Она наливает небольшое количество молока на скудные хлопья. Она ест это, медленно. Затем она выбирает свой плод. Уже полный? У нее аппетит блохи. Или, может быть, она задается вопросом, почему фрукты одни? «Я могу переодеться с небольшим ванильным мороженым для вас», – предлагаю я. «О нет, – отвечает она, а затем съедает ее. Я наливаю ей чай. Джини сообщает, что моя мать на самом деле готовила кофе каждое утро на прошлой неделе, с неоднозначным успехом, но сегодня даже не предпринимается попытка. Фактически, мы наблюдаем, как это умение ослабевает за последние несколько месяцев. Но вдруг не зная, как собрать ее злаки? Это кажется огромным. Я изображаю плот мозговых клеток, переходящих через водопад, погружаясь в их смерти, и их нельзя заменять новыми, чтобы забрать слабину.

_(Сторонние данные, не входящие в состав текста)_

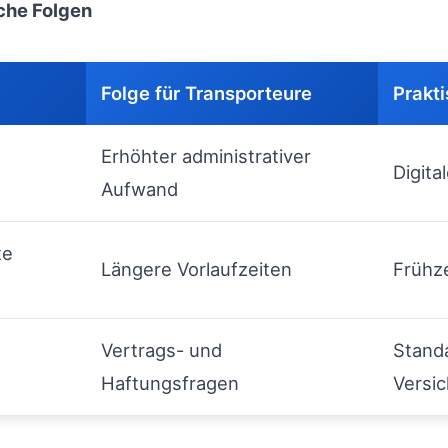
sche Folgen
Folge für Transporteure
Prakt
Erhöhter administrativer
Digita
Aufwand
te
Längere Vorlaufzeiten
Frühze
Vertrags- und
Standa
Haftungsfragen
Versi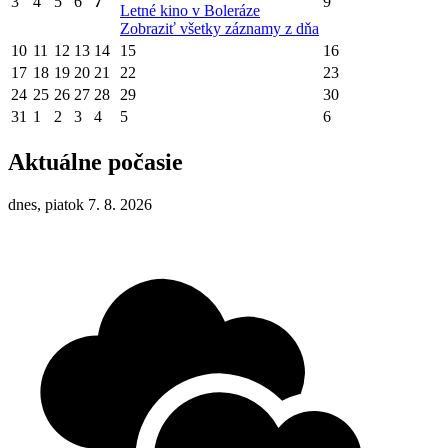
3
4
5
6
7
9
Letné kino v Boleráze
Zobraziť všetky záznamy z dňa
10
11
12
13
14
15
16
17
18
19
20
21
22
23
24
25
26
27
28
29
30
31
1
2
3
4
5
6
Aktuálne počasie
dnes, piatok 7. 8. 2026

До недавнего времени ее мозговые клетки спускались по ленивой реке. Ее «мягкие познавательные нарушения» стали заметными 9 лет назад, официально диагностированные год спустя как «вероятный предшественник деменции». С тех пор ее снижение было практически незаметным, если мы не сравниваем последующие лета; ее уход за бассейном на заднем дворе уменьшается каждый год. Три года назад мы забрали ключи от машины. Она прекратила мыть волосы или обрезать ногти два года назад. Но за последние несколько месяцев ее спад обострился, и он стал значительно обескураживающим, так как сейчас он влияет на более «повседневную жизнь», например, на то, чтобы собрать чашу с зерном. Как только безупречный комод, она теперь часто носит тот же наряд, что и вчера. Больше не принимайте душ, если мы не предлагаем и не помогаем. Не знаю, как использовать микроволновую печь. Невозможно различить, грязны или чисты ли посуды в посудомоечной машине, она так часто отталкивает их, как нет. Невозможно найти слова, она обычно прибегает к «вещью» и «этому» и «тому». Иногда она думает, что я ее старшая сестра.

Затем прошлым вечером, стоя на кухне после того, как мы вернулись с короткой прогулки по ее окрестностям, она говорит: «Да. Все ушли, поэтому я не могу остаться здесь.

Я спрашиваю: «Почему ты не можешь остаться здесь?»

«Мне нужно вернуться домой!» – говорит она. Ее тон уверен и настойчив.

Мозг – загадка. Деменция – загадка. Жизнь – это тайна.

Постскриптум: Теперь мы храним зерно на лотке у холодильника, и до сих пор эта тактика способствовала успеху злаковых завтраков. Микроволновая печь была отправлена ​​в гараж. И пару выходных, прежде чем мой отец вернулся, у кофеварки было последнее ура, с прозрачной коричневой жидкостью, капающей в горшок. Моя мать положила в корзину чайный пакетик и смогла сделать «капельный чай». Я посмеялся над неуклюжим гением / безумной удачей всего этого. Она была озадачена результатом, но была удовлетворена, и это важно.